Tra le altre cose c’erano due fenicotteri bellissimi che passavo a salutare ogni giorno, e c’era anche Steve Hasker, President Global Product Leadership di Nielsen, che con il suo intervento “The Power of the Consumer” me li ha fatti dimenticare. La sua relazione partiva da un punto molto semplice e arrivava a una conclusione meno intuitiva: siamo in recessione e il consumatore ha una forza come mai prima.
Dati alla mano, la recessione secondo Hasker sta rimettendo in discussione tutti gli attori in gioco nell’economia del consumo: i flussi migratori che ne derivano cambiano demograficamente i paesi e di conseguenza la composizione dei consumatori, che essendo diversi hanno esigenze e desideri diversi.
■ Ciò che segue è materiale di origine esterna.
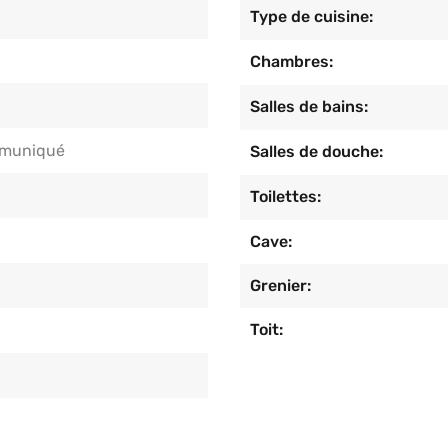
Type de cuisine:
Chambres:
Salles de bains:
muniqué
Salles de douche:
Toilettes:
Cave:
Grenier:
Toit:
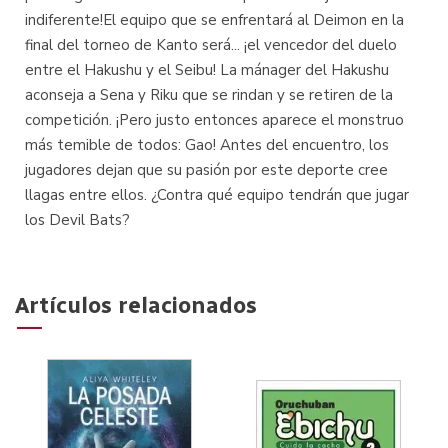
indiferente!El equipo que se enfrentará al Deimon en la
final del torneo de Kanto será... ¡el vencedor del duelo
entre el Hakushu y el Seibu! La mánager del Hakushu
aconseja a Sena y Riku que se rindan y se retiren de la
competición. ¡Pero justo entonces aparece el monstruo
más temible de todos: Gao! Antes del encuentro, los
jugadores dejan que su pasión por este deporte cree
llagas entre ellos. ¿Contra qué equipo tendrán que jugar
los Devil Bats?
Artículos relacionados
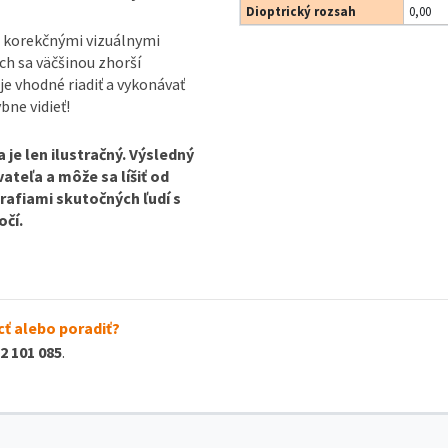
Dioptrický rozsah
0,00
 korekčnými vizuálnymi
ch sa väčšinou zhorší
je vhodné riadiť a vykonávať
bne vidieť!
je len ilustračný. Výsledný
ateľa a môže sa líšiť od
rafiami skutočných ľudí s
očí.
ť alebo poradiť?
2 101 085
.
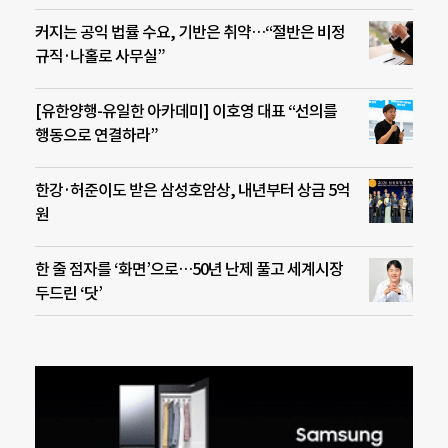
커지는 공익 법률 수요, 기반은 취약…“절반은 비정
규직·나홀로 사무실”
[유한양행-유일한 아카데미] 이호영 대표 “선의를
행동으로 연결하라”
한강·허준이도 받은 삼성호암상, 내년부터 상금 5억
원
한 줄 점자를 ‘화면’으로…50년 난제 풀고 세계시장
두드린 ‘닷’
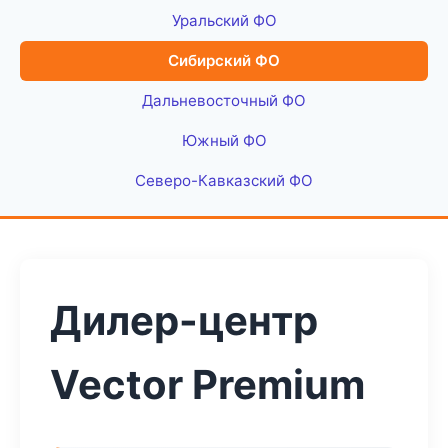
Уральский ФО
Сибирский ФО
Дальневосточный ФО
Южный ФО
Северо-Кавказский ФО
Дилер-центр
Vector Premium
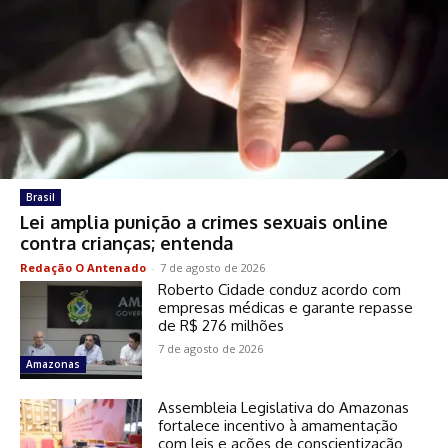
Brasil
Lei amplia punição a crimes sexuais online
contra crianças; entenda
Redação O Antenado
-
7 de agosto de 2026
Roberto Cidade conduz acordo com
empresas médicas e garante repasse
de R$ 276 milhões
7 de agosto de 2026
Amazonas
Assembleia Legislativa do Amazonas
fortalece incentivo à amamentação
com leis e ações de conscientização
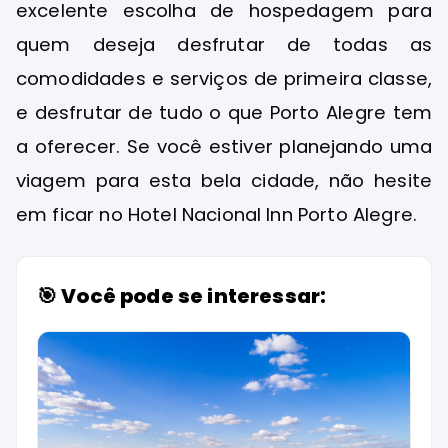
excelente escolha de hospedagem para
quem deseja desfrutar de todas as
comodidades e serviços de primeira classe,
e desfrutar de tudo o que Porto Alegre tem
a oferecer. Se você estiver planejando uma
viagem para esta bela cidade, não hesite
em ficar no Hotel Nacional Inn Porto Alegre.
🎯 Você pode se interessar:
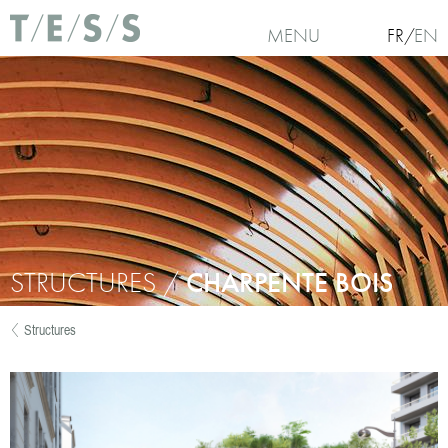
Aller au contenu principal
MENU
FR
EN
STRUCTURES /
CHARPENTE BOIS
Structures
Vous êtes ici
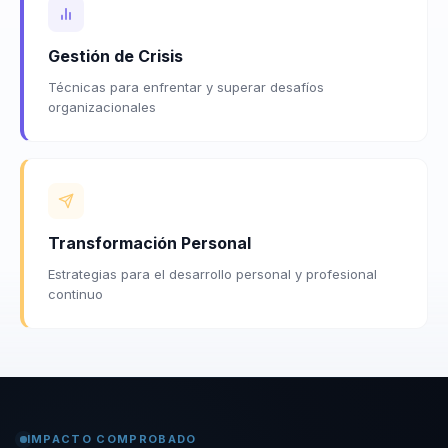
Gestión de Crisis
Técnicas para enfrentar y superar desafíos
organizacionales
Transformación Personal
Estrategias para el desarrollo personal y profesional
continuo
IMPACTO COMPROBADO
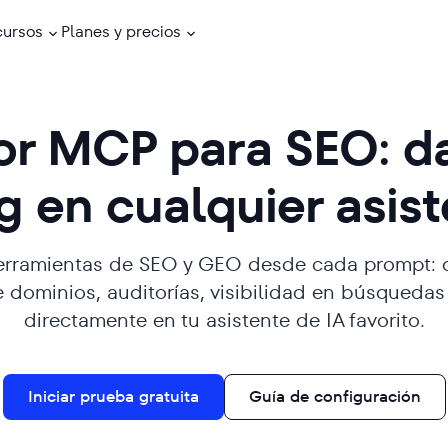
cursos
Planes y precios
or MCP para SEO: d
g en cualquier asist
rramientas de SEO y GEO desde cada prompt: d
de dominios, auditorías, visibilidad en búsqueda
directamente en tu asistente de IA favorito.
Iniciar prueba gratuita
Guía de configuración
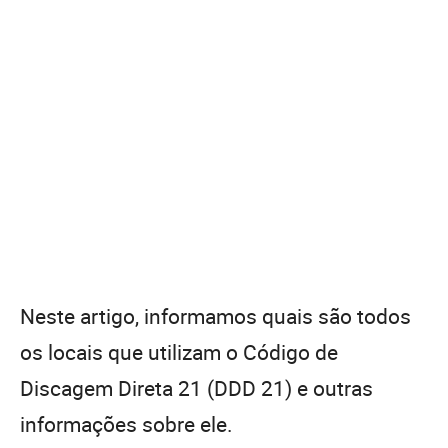
Neste artigo, informamos quais são todos
os locais que utilizam o Código de
Discagem Direta 21 (DDD 21) e outras
informações sobre ele.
Nello stesso tempo, la crisi cambia gli equilibri interni al mercato, con vecchi player in difficoltà e nuovi arrivati, in un contesto generale di maggior concorrenza su tutti i fronti.
Il nuovo consumatore ha adesso una forza nuova perché il mercato cerca in qualsiasi modo di andargli incontro, ma non solo. Qui veniamo al punto secondo me cruciale: quello che rende il consumatore veramente potente è la frammentazione del processo d’acquisto, che adesso è composto da tantissimi step intermedi fatti di conversazione, confronti, possibilità di scelta.
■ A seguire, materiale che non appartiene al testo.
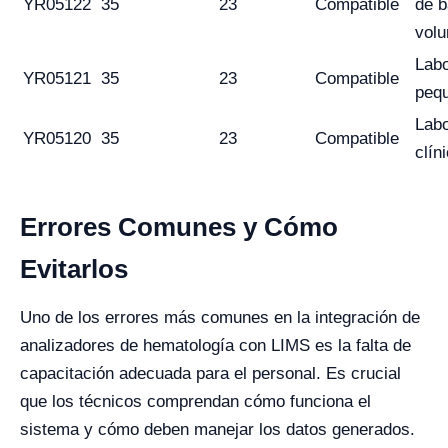
YR05122
35
23
Compatible
de b
vol
Labo
YR05121
35
23
Compatible
peq
Labo
YR05120
35
23
Compatible
clín
Errores Comunes y Cómo
Evitarlos
Uno de los errores más comunes en la integración de
analizadores de hematología con LIMS es la falta de
capacitación adecuada para el personal. Es crucial
que los técnicos comprendan cómo funciona el
sistema y cómo deben manejar los datos generados.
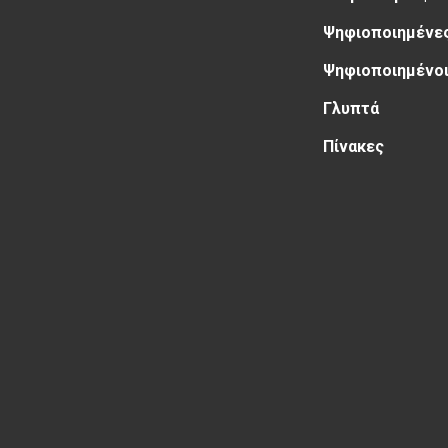
Ψηφιοποιημένες
Ψηφιοποιημένοι
Γλυπτά
Πίνακες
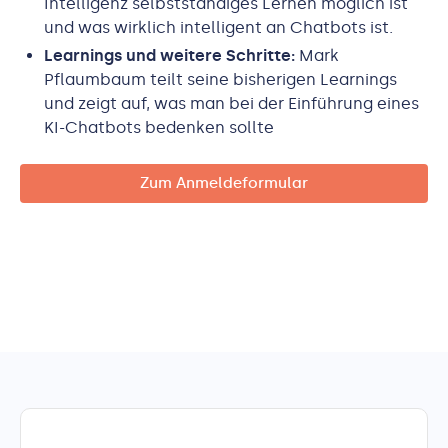
Intelligenz selbstständiges Lernen möglich ist
und was wirklich intelligent an Chatbots ist.
Learnings und weitere Schritte:
Mark
Pflaumbaum teilt seine bisherigen Learnings
und zeigt auf, was man bei der Einführung eines
KI-Chatbots bedenken sollte
Zum Anmeldeformular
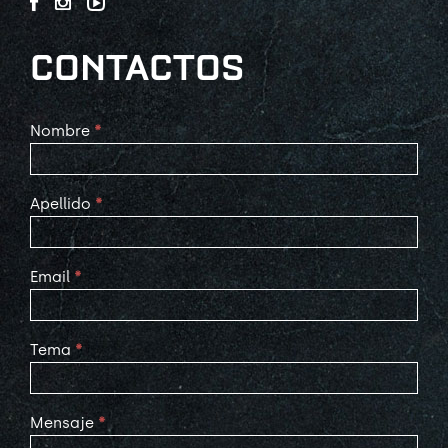
CONTACTOS
Contact
Nombre
*
Us
Apellido
*
Email
*
Tema
*
Mensaje
*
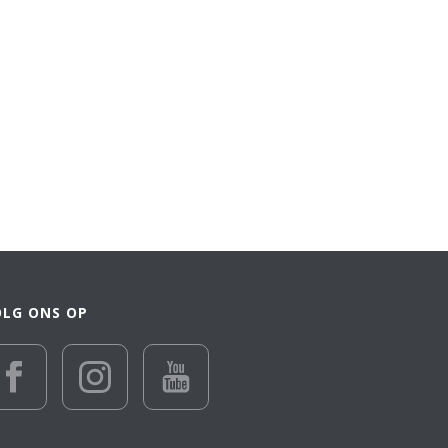
OLG ONS OP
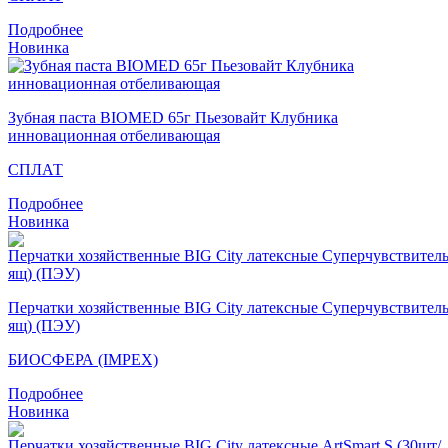
Подробнее
Новинка
Зубная паста BIOMED 65г Пьезовайт Клубника
инновационная отбеливающая
СПЛАТ
Подробнее
Новинка
Перчатки хозяйственные BIG City латексные Суперчувствител
ящ) (ПЭУ)
БИОСФЕРА (IMPEX)
Подробнее
Новинка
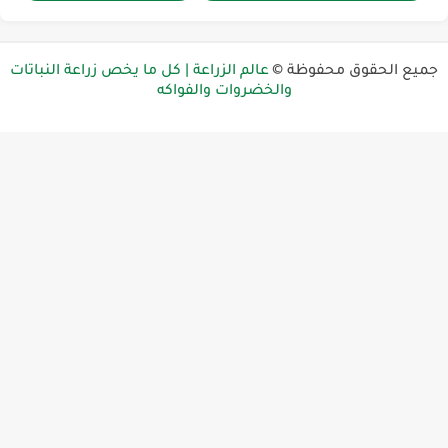
ميع الحقوق محفوظة ©
عالم الزراعة | كل ما يخص زراعة النباتات
والخضروات والفواكه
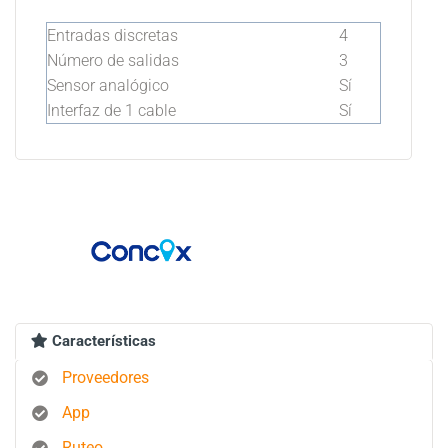
Entradas discretas
4
Número de salidas
3
Sensor analógico
Sí
Interfaz de 1 cable
Sí
Características
Proveedores
App
Ruteo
Possibilità che sono in larga parte dovute alla tecnologia e ai Social Media. Hasker ha portato esempi concreti, come la situazione del consumatore che davanti a uno scaffale controlla da mobile prezzi, recensioni e opinioni degli amici su un prodotto prima di comprarlo. È tutto diverso adesso, il consumatore ha tantissime informazioni in più e per chi vende le cose sono più complesse.
È vero però anche l’inverso: con i big data le informazioni sono quelle che il consumatore lascia, su di sé, i suoi gusti e le sue abitudini. Se non si sa come interpretarli, certo, i big data sono più un ulteriore problema che la soluzione, ma di certo sono uno degli strumenti più importanti per compiere quello che Hasker ritiene un dovere dei marketer: trasformarsi in consumer scientist.
Fin qui il suo discorso, lineare e ineccepibile. Se vogliamo andare avanti però capiamo che l’immagine se l’immagine qui sopra continuasse verso il basso scopriremmo una cosa interessante.
Utilizzo lo stesso aneddoto che Hasker ha utilizzato per spiegare meglio la sua tesi: quando era giovane andò a trovare lo zio, titolare di un piccolo negozio, e rimase stupito dal fatto che conoscesse il nome di tutti i suoi clienti. Lo zio rispose che conoscere i clienti era il primo segreto del suo lavoro – ed è la stessa cosa che bisognerebbe fare con i big data e i nuovi consumatori.
Ma, aggiungo io, a quei clienti adattava il tono di voce, ad alcuni le barzellette, ad altri la comunicazione formale, e forse la conoscenza serviva proprio a quello. Il consumer scientist non sostituisce il communicator, ma lo anticipa. E se i nuovi consumatori derivano il loro potere dai Social Media, è lì che la comunicazione deve spostarsi.